Quality of care in reproductive health programmes: monitoring and evaluation of quality improvement
- PMID: 10076314
- DOI: 10.1016/s0266-6138(98)90091-2
Quality of care in reproductive health programmes: monitoring and evaluation of quality improvement
Abstract
As 200 million women become pregnant every year, at least 30 million will develop life-threatening complications requiring emergency treatment at any level of society where they live. But it is a basic human right that pregnancy be made safe for all women as complications are mostly unpredictable. This requires reproductive health programmes which are responsive to women's and their families' needs and expectations on the one hand and enhancement of community participation, high quality obstetric services, and both provider collaboration and satisfaction on the other. Monitoring and evaluation of these facets need to be an integral part of any safe motherhood programme, not only to assess progress, but also to use this information for subsequent planning and implementation cycles of national programmes. Lessons learned from ten years' implementation of Safe Motherhood programmes indicate that process and outcome indicators are more feasible for short-term evaluation purposes than impact indicators, such as maternal mortality reduction. The former are described in this paper with relevant country examples. This is the third, and last, article in a series on quality of care in reproductive health programmes.
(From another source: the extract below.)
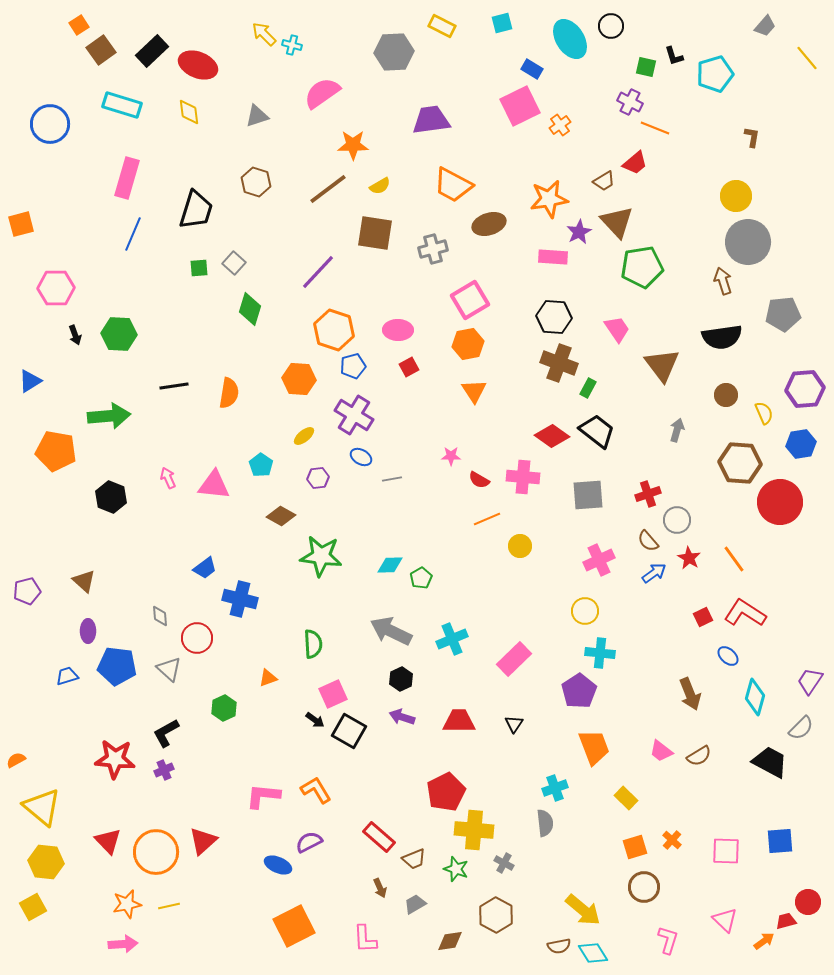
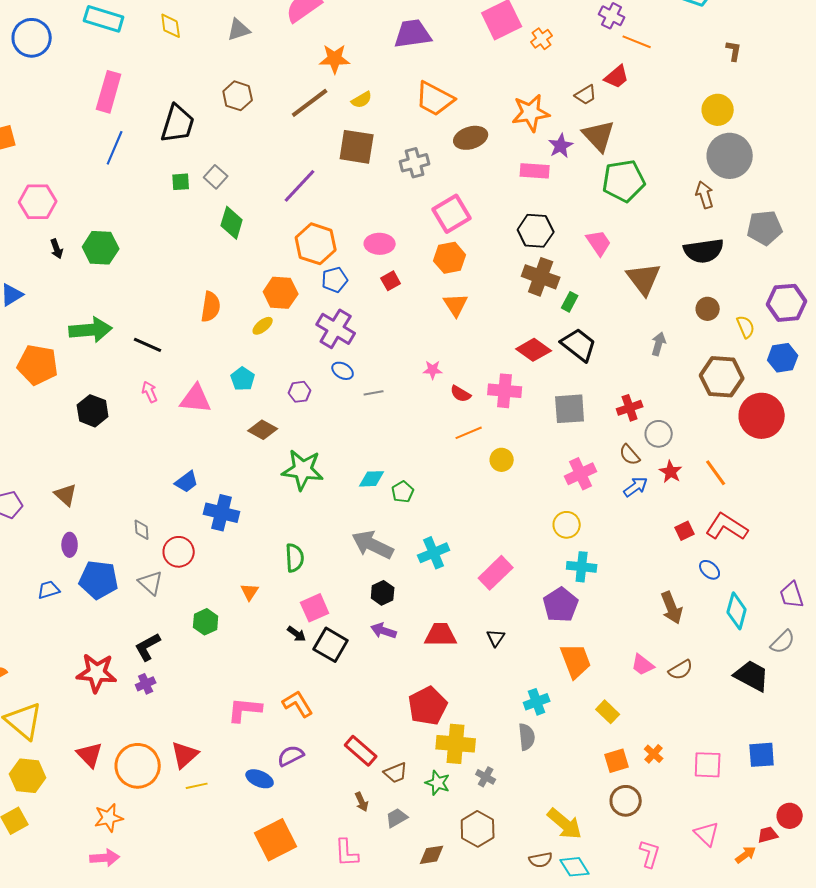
black line: (174, 386) -> (148, 345), moved, turned 32
yellow ellipse: (304, 436) -> (263, 326), moved
orange triangle: (268, 678) -> (250, 592), turned -36
purple trapezoid: (810, 681) -> (792, 595), turned -52
yellow line: (169, 906) -> (197, 786), moved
The first (Kwast 1998a) contains an overview of concepts, assessments, barriers and improvements of quality of care. The second (Kwast 1998b) addresses education issues for quality improvement.
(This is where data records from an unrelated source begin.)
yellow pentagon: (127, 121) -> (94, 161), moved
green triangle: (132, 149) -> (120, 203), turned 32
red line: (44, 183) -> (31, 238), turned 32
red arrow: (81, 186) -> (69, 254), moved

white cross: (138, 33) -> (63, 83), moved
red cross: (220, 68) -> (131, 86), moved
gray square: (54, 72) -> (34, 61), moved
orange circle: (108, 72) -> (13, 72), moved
PIP: This article outlines the quality of care in reproductive health programs by monitoring and evaluating quality improvements. Values of medical audit, verbal autopsies, and selected process and outcome indicators pertaining to safe motherhood component of reproductive health programs are illustrated to measure various aspects of quality of care. The International Federation of Gynecology and Obstetrics (FIGO) recommends the method of maternal death audits for the purpose of teaching and improving services at all level in the maternity care pyramid. In the selection process and outcome indicators, this requires collaboration between various international agencies and universities. Each projects and programs should require appropriate indicators for monitoring and evaluation; hence, the choice will depend on program interventions. The availability of humane and functioning obstetric services, which are geographically accessible and financially affordable, encourages families to seek care. Moreover, discussions in improving quality must consider client satisfaction and provider fulfillment.